The first, running up through Aberdare, was inconsequential so I was soon heading into the Park. At its border a red kite boded well for the day. My target spot, up the course of Avon Llia, was pretty enough for a Forestry Commission plantation, thanks to the stream itself. Surrounding moorland provided a third habitat and plenty of edges between all three.
There was even a sheep carcass on the track down to the car park; scavengers could be expected! Indeed, more red kites obliged. A walk up through the pines was quiet though, apart from one squawking jay and a few coal tits, goldcrests and long-tailed tits.
I was aiming for Ystradfellte Reservoir but downed trees blocked my way and forced me back to the moors, where I only expected meadow pipits.
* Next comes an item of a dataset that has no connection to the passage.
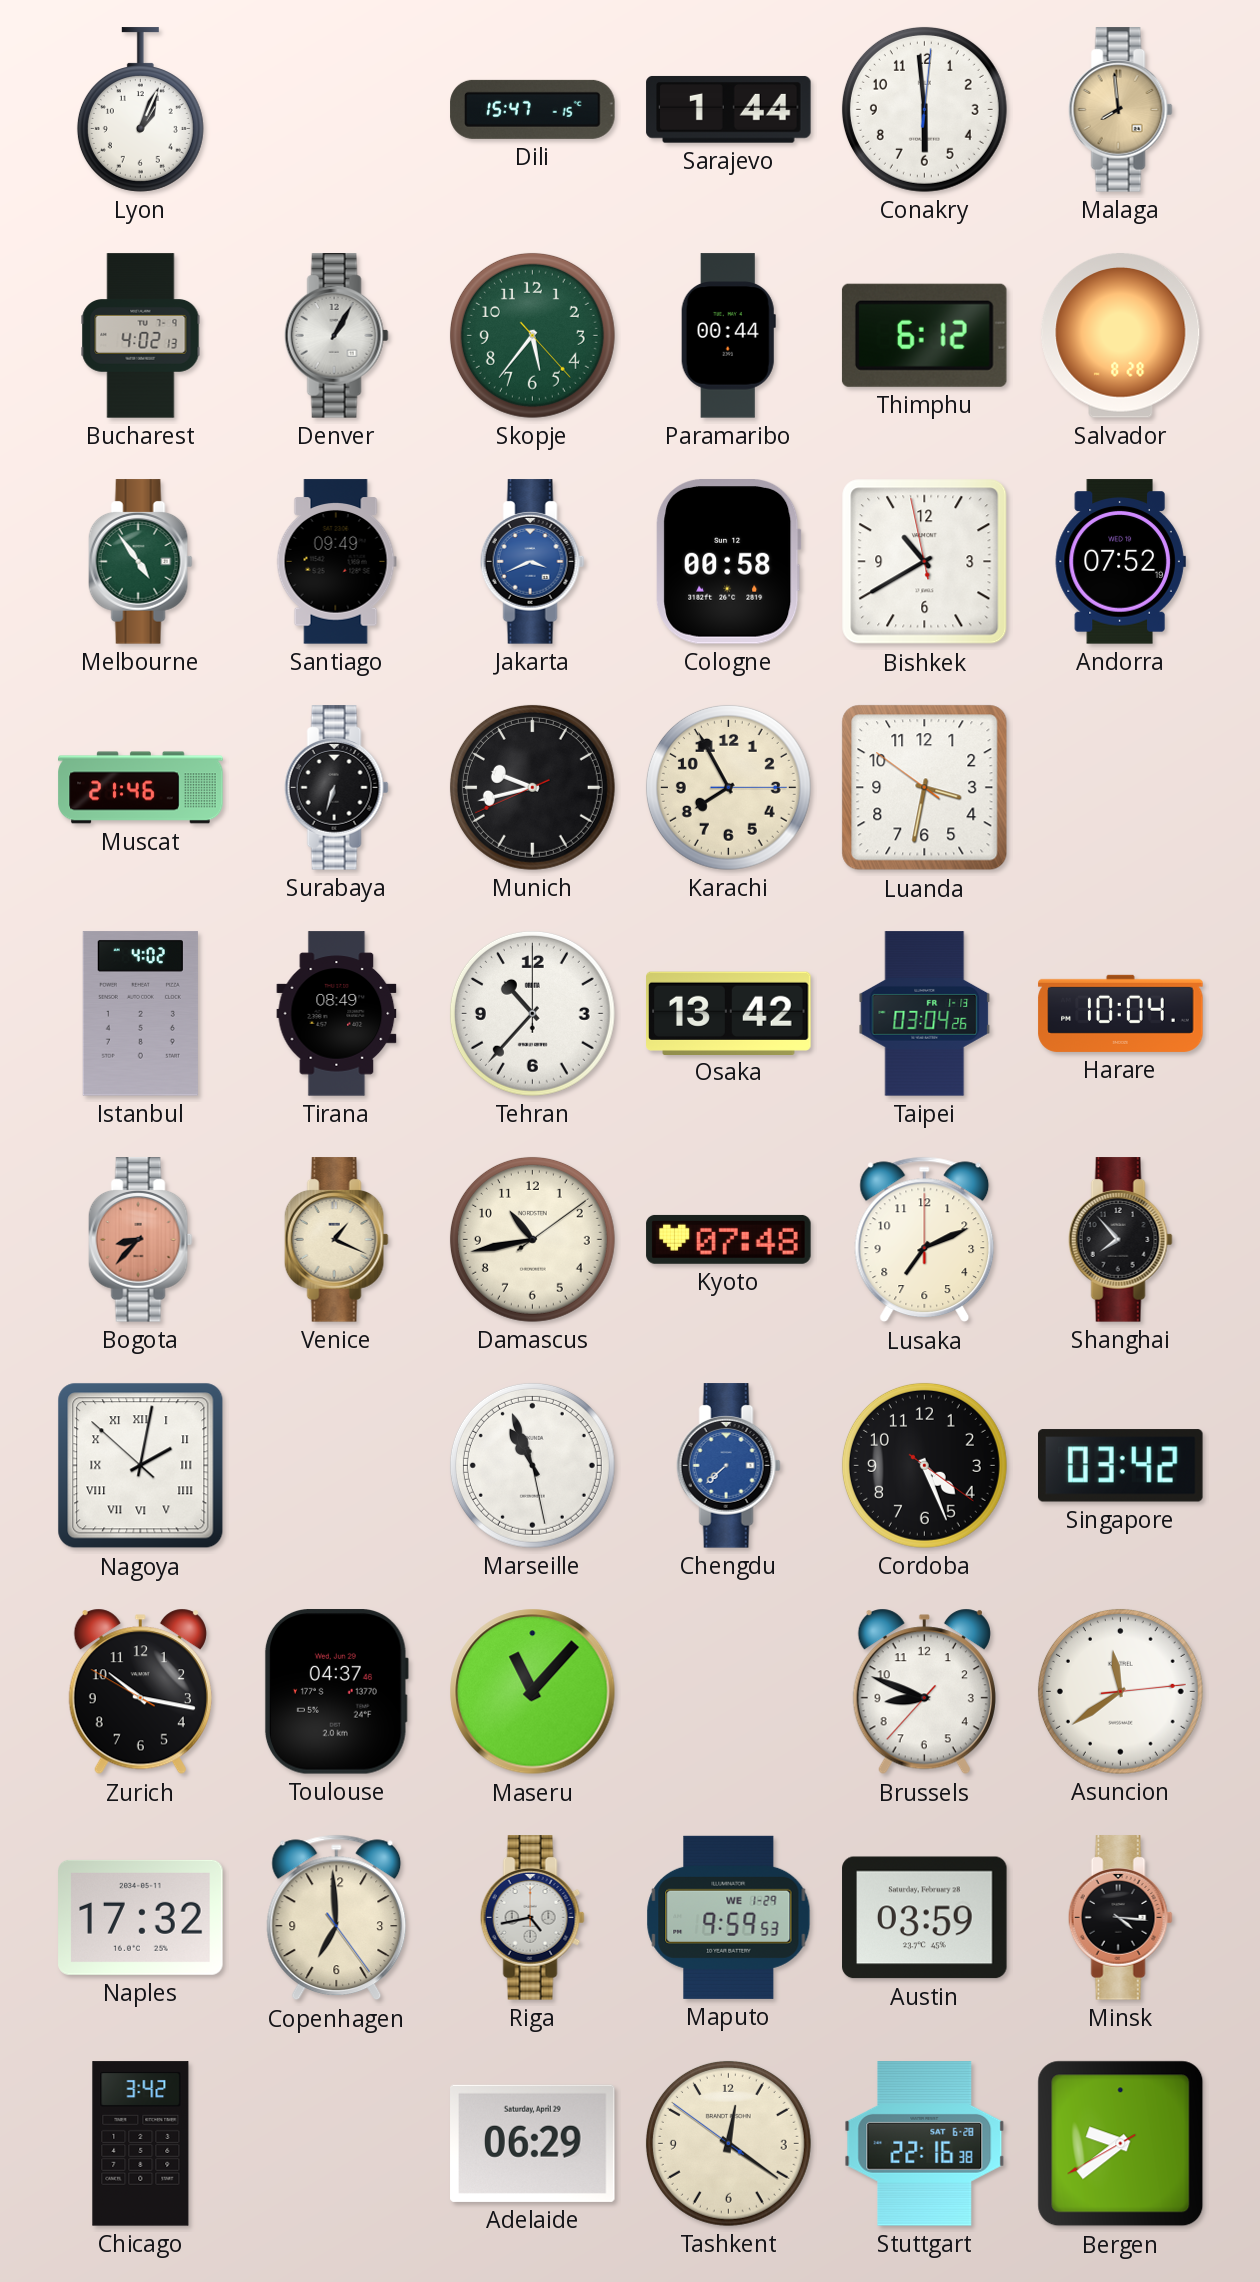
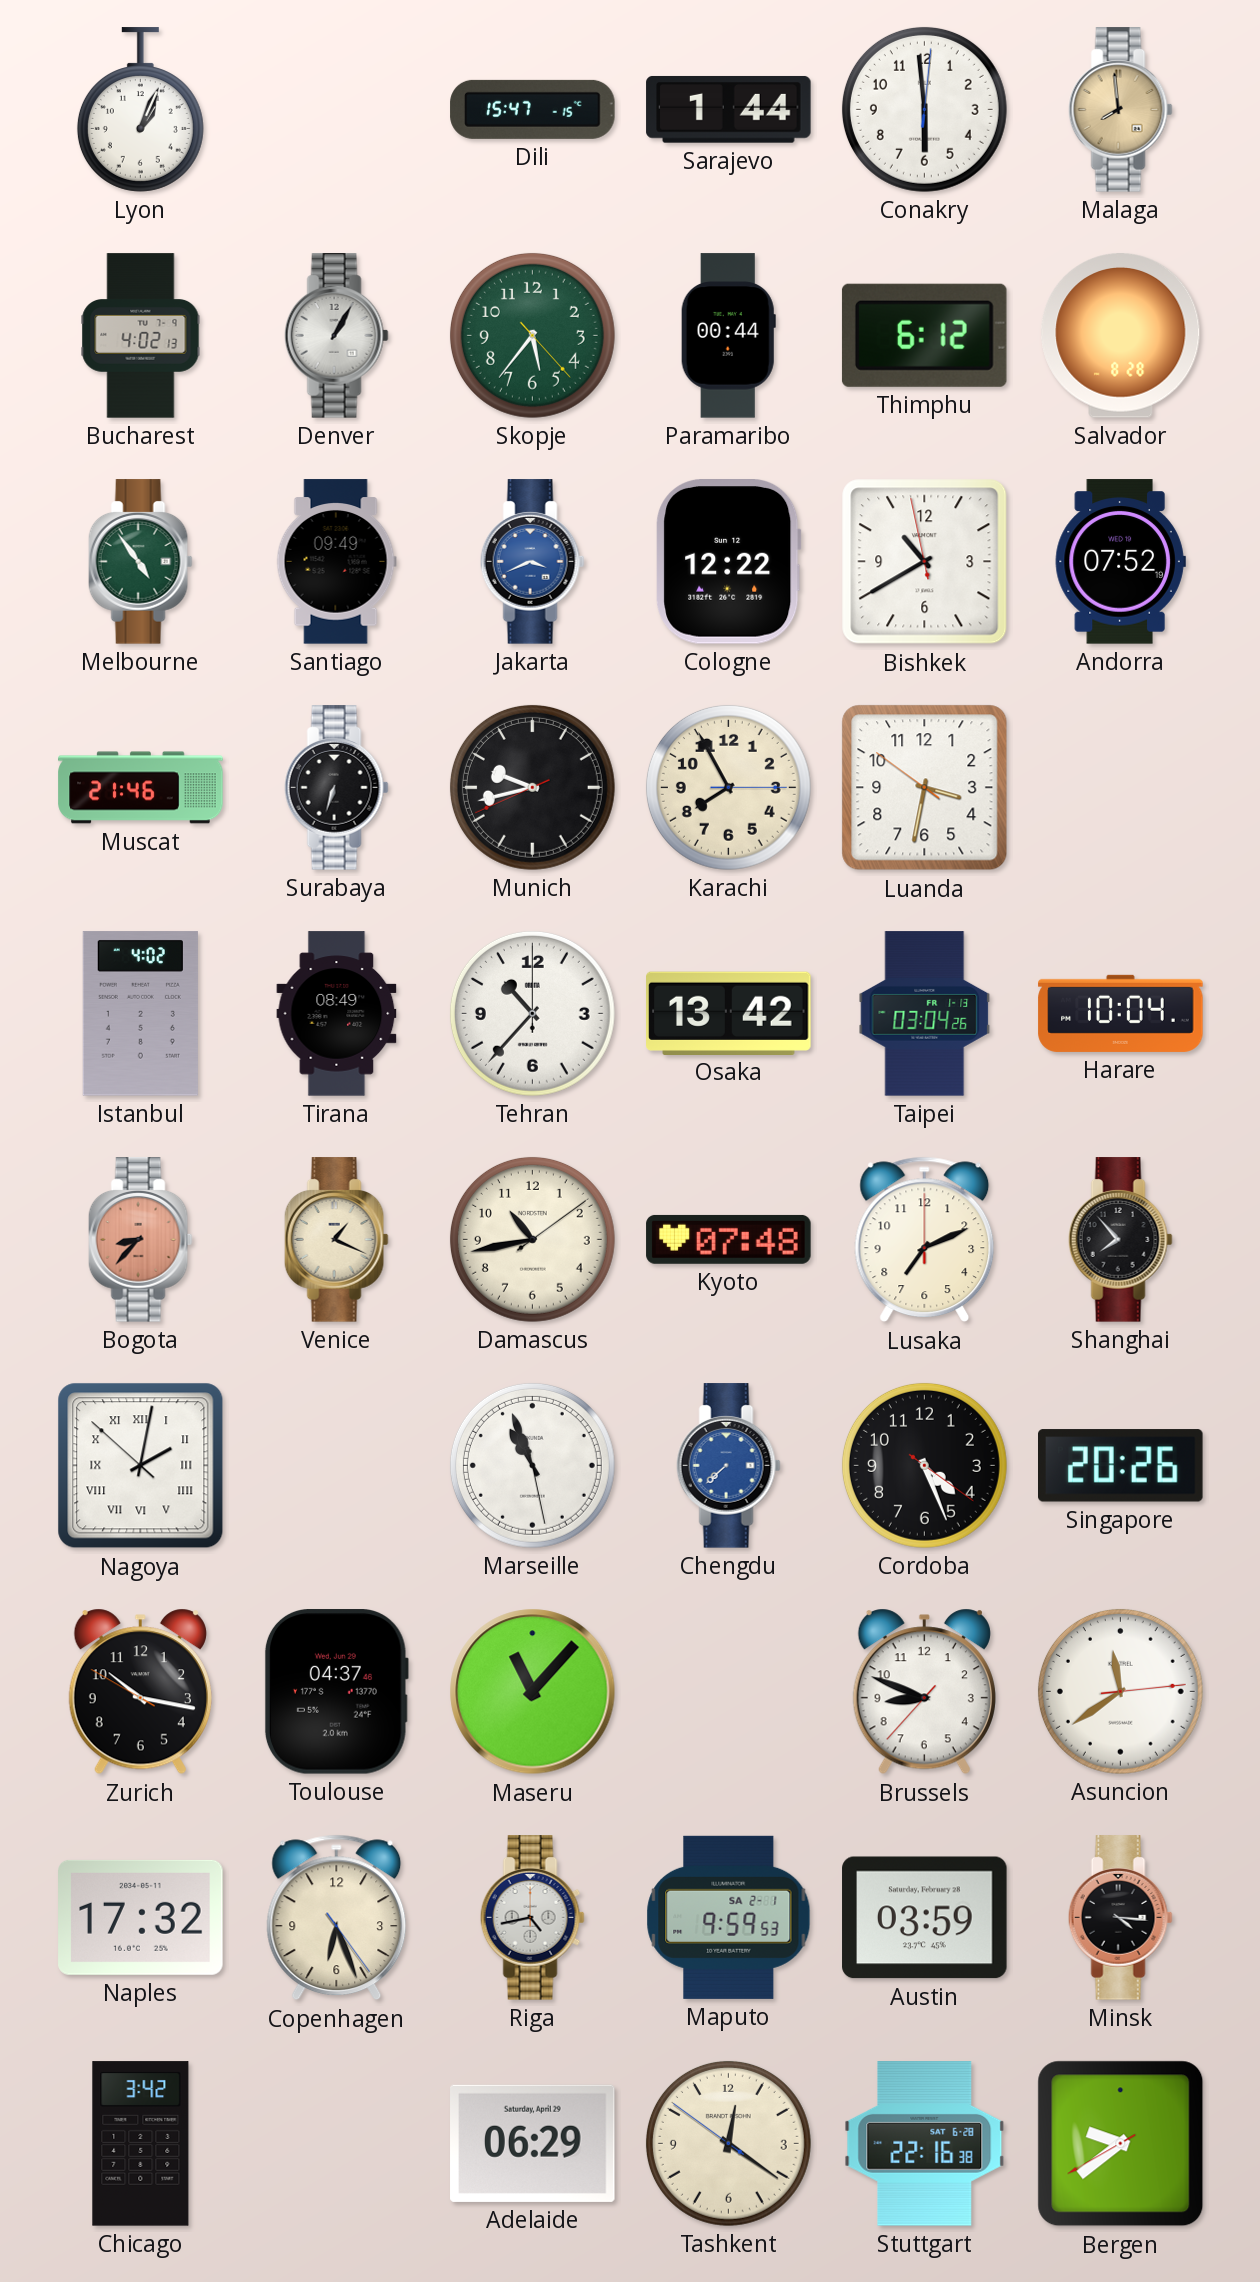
Cologne: 00:58 -> 12:22
Singapore: 03:42 -> 20:26
Copenhagen: 6:59 -> 6:26
Maputo date: WE 1-29 -> SA 2-1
They didn’t disappoint but a search along the Llia for dippers did produce two grey wagtails – always a result.
Keeping tabs on the occasional kite brought me the star of the day. This bird flapped low to the horizon above me. Flapped low, glided, then wheeled to display a perfect and unmistakable white rump. A ringtail! A female or juvenile hen harrier. My first in nearly three years since one near Brancaster in Norfolk.
How often have I scanned moorland ridges for just such a sight? And how often succeeded? If I say millions and none, it would exaggerate but the ratio would still be right. Also a first for Wales, this harrier hunted for a matter of seconds before the ridge swallowed it up. I tried to yomp higher but that was it for the show – a few seconds for a 200-mile round trip. Priceless.
Some of those miles on the return journey took me down the Rhondda Valley over from Hirwaun. This is where the last deep-coal mine in the valleys supplied Aberthaw power station until 2008. Nearby evidence still abounds of open-cast and drift operations. Which all rather prepares one for the grey grandeur of the head of Rhondda Fawr. Scoured deep by the last Ice Age’s glaciers, the cliffs wouldn’t have been out of place on Frodo’s journey into Mordor.
Of course it was all once so much mellower before the coal industry stripped away the trees for pit-props. And where did that lead us? In part to the nasty towns that snake the rest of the way down the Rhondda. Progress, my arse.